Patent Abstracts of Japan, vol. 7 No. 285 (C-201) (1430) Dec. 20, 1983 and
JP-A-58 163 424 (Dainippon Toryo KK), Sep. 28, 1983.
|
Primary Examiner: Eley; Timothy V.
Attorney, Agent or Firm: Sughrue, Mion, Zinn, Macpeak & Seas
Parent Case Text
This is a Continuation-in-Part of U.S. patent application Ser. No.
08/118,625, now abandoned filed on Sep. 10, 1993 for "CONTINUOUS
DISPERSING APPARATUS", the disclosure of which is incorporated herein by
reference.
Claims
What is claimed is:
1. A continuous dispersing apparatus comprising:
a vessel containing pulverizing media;
a supply inlet and a discharge outlet formed at respective ends of said
vessel;
a rotary shaft passing through the vessel;
a partition dividing said vessel into a plurality of chambers, said
partition defining a gap which prevents passage of said pulverizing media
between said chambers and permits passage of a dispersed material, said
partition comprising a rotary disc mounted on said rotary shaft and a
ring-shaped plate fixed to said vessel, said gap being formed between said
rotary disc and said ring-shaped plate, said rotary disc including a top,
the distance between the top of said rotary disc and an inner surface of
said ring-shaped plate being at least three times smaller than the
diameter of said pulverizing media; and
at least one stirring means mounted on said rotary shaft in each of said
chambers.
2. The continuous dispersing apparatus according to claim 1, wherein said
gap is formed close to an inner wall of said vessel.
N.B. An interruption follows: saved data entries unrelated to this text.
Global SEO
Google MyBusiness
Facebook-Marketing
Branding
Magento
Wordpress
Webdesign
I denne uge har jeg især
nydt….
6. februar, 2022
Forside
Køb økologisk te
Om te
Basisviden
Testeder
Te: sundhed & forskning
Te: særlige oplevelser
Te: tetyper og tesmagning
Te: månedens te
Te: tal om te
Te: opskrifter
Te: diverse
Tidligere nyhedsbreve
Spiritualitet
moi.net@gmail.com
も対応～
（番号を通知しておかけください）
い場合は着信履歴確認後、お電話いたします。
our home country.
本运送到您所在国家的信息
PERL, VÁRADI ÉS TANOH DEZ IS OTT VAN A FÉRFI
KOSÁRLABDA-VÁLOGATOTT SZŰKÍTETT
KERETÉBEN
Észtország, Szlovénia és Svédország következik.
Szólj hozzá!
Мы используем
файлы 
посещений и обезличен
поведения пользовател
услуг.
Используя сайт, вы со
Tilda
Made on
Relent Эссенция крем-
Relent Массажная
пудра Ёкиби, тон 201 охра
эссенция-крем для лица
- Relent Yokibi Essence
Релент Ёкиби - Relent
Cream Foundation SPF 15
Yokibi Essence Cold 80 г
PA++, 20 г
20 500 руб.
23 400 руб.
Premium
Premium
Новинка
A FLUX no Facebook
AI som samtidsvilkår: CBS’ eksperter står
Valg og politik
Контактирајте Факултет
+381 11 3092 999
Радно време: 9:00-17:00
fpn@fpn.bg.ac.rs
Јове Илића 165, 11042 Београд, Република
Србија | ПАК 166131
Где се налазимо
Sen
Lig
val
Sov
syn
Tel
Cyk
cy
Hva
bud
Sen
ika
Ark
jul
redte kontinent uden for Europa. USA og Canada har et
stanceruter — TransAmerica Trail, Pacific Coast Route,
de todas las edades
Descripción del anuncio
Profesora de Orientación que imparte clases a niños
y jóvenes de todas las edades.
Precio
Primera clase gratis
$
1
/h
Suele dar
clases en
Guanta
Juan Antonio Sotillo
3. The continuous dispersing apparatus according to claim 1, wherein said
partition is formed between said discharge outlet and a one of said
plurality of chambers adjacent to said discharge outlet.
4. The continuous dispersing apparatus according to claim 1, wherein said
disc is releasably fixed on said rotary shaft, said ring-shaped plate is
releasably fixed to said vessel, said stirring means has a length and the
radius of said disc is larger than the length of said stirring means.
5. The continuous dispersing apparatus according to claim 4, further
comprising:
adjusting means for adjusting a distance of said gap and a position of said
ring-shaped plate; and
fastening means for fastening said ring-shaped plate to said vessel.
6. The continuous dispersing apparatus according to claim 1, wherein two to
six stirring means are arranged in each of said chambers.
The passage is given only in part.